Objective: To determine the effect of morphine on bladder cancer cell proliferation and apoptosis in vitro.
Materials and Methods: MTT assay was used to measure residual viable biomass of RT-112 human bladder cancer cells after 72 hours of morphine/morphine + naloxone treatment. Expression of mu-opioid receptors was assessed by Western blot and finally, apoptotic assays were carried out using confocal microscopy. Data was analysed using descriptive statistics and Student’s paired t-tests using Graphpad Prism (Graphpad Software, San Diego, CA).
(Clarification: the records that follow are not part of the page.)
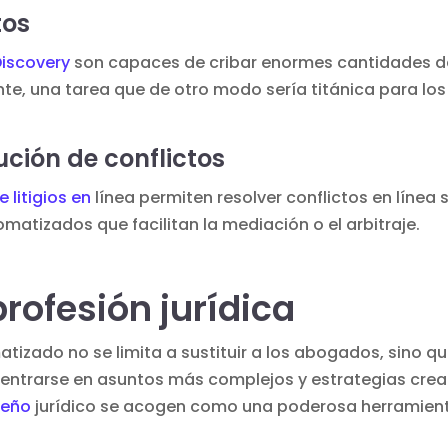
tos
Discovery
son capaces de cribar enormes cantidades de
ante, una tarea que de otro modo sería titánica para l
ción de conflictos
 litigios en
línea permiten resolver conflictos en línea s
matizados que facilitan la mediación o el arbitraje.
rofesión jurídica
tizado no se limita a sustituir a los abogados, sino qu
centrarse en asuntos más complejos y estrategias creat
seño
jurídico se acogen como una poderosa herramien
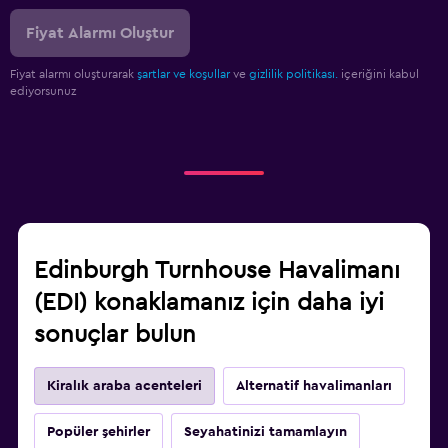
Fiyat Alarmı Oluştur
Fiyat alarmı oluşturarak
şartlar ve koşullar
ve
gizlilik politikası.
içeriğini kabul
ediyorsunuz
Edinburgh Turnhouse Havalimanı
(EDI) konaklamanız için daha iyi
sonuçlar bulun
Kiralık araba acenteleri
Alternatif havalimanları
Popüler şehirler
Seyahatinizi tamamlayın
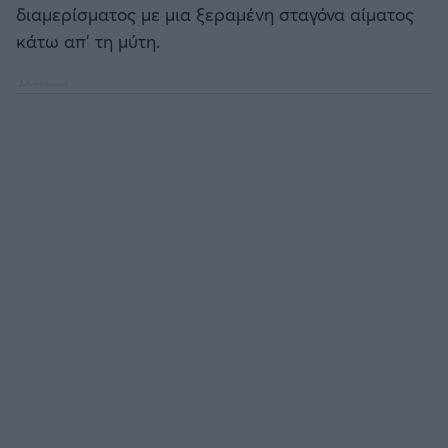
διαμερίσματος με μια ξεραμένη σταγόνα αίματος
κάτω απ' τη μύτη.
Άρσεναλ
Γιουβέντους
Μίλαν
Ίντερ
Μπάγερν Μονάχου
Παρί Σεν Ζερμέν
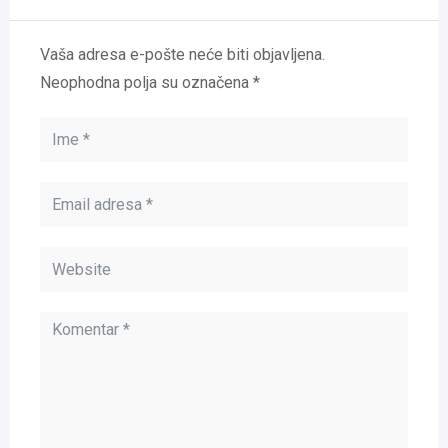
Vaša adresa e-pošte neće biti objavljena.
Neophodna polja su označena
*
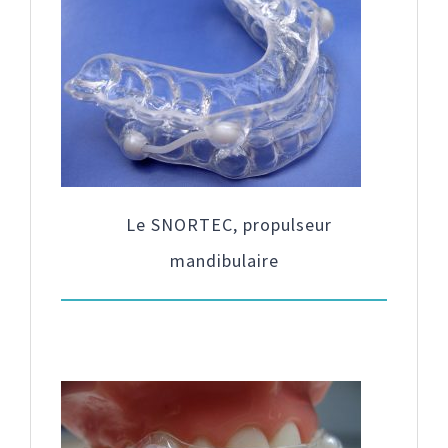
Le SNORTEC, propulseur
mandibulaire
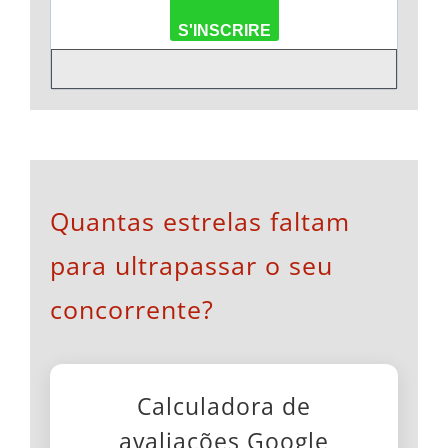
S'INSCRIRE
Quantas estrelas faltam
para ultrapassar o seu
concorrente?
Calculadora de
avaliações Google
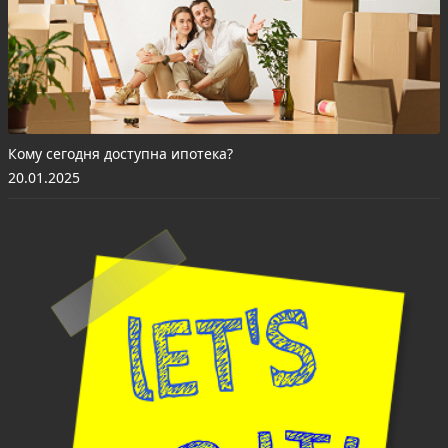
Кому сегодня доступна ипотека?
20.01.2025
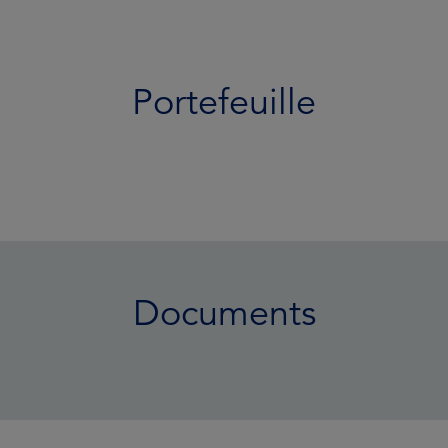
Portefeuille
Documents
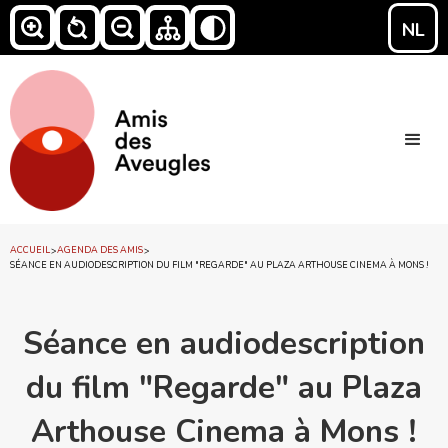
NL
ACCUEIL
AGENDA DES AMIS
>
>
SÉANCE EN AUDIODESCRIPTION DU FILM "REGARDE" AU PLAZA ARTHOUSE CINEMA À MONS !
Séance en audiodescription
du film "Regarde" au Plaza
Arthouse Cinema à Mons !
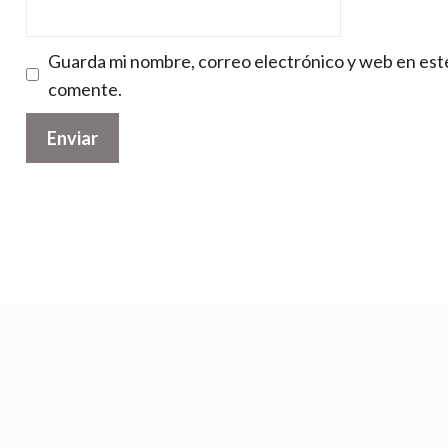
Guarda mi nombre, correo electrónico y web en est
comente.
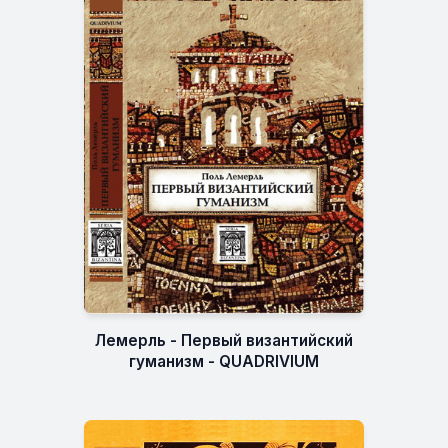
Лемерль - Первый византийский
гуманизм - QUADRIVIUM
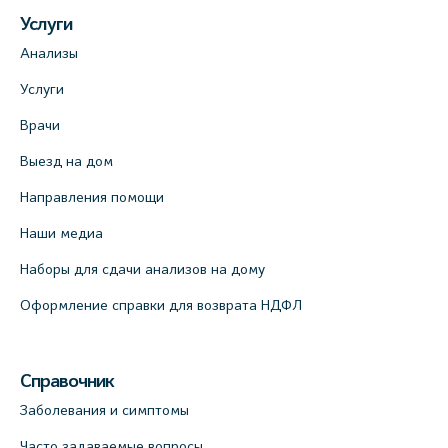
Услуги
Анализы
Услуги
Врачи
Выезд на дом
Направления помощи
Наши медиа
Наборы для сдачи анализов на дому
Оформление справки для возврата НДФЛ
Справочник
Заболевания и симптомы
Часто задаваемые вопросы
Results: The MTT assays showed that morphine increased RT-112 cell growth (p<0.05), as too did naloxone-treated cells. When administered together, morphine and naloxone demonstrated a competitive relationship. Western blot analysis regarding mu-opioid receptor expression in RT-112 cells remains inconclusive. Morphine was also found to decrease the rate of apoptosis of RT-112 cells, an effect which naloxone inhibited.
Conclusions: This study provides evidence that morphine, at clinically relevant doses, causes RT-112 bladder cancer cell proliferation and at least some of this effect might be due to decreased apoptosis. Clinically, this suggests that managing bladder cancer pain with morphine, might have detrimental consequences on patient outcomes.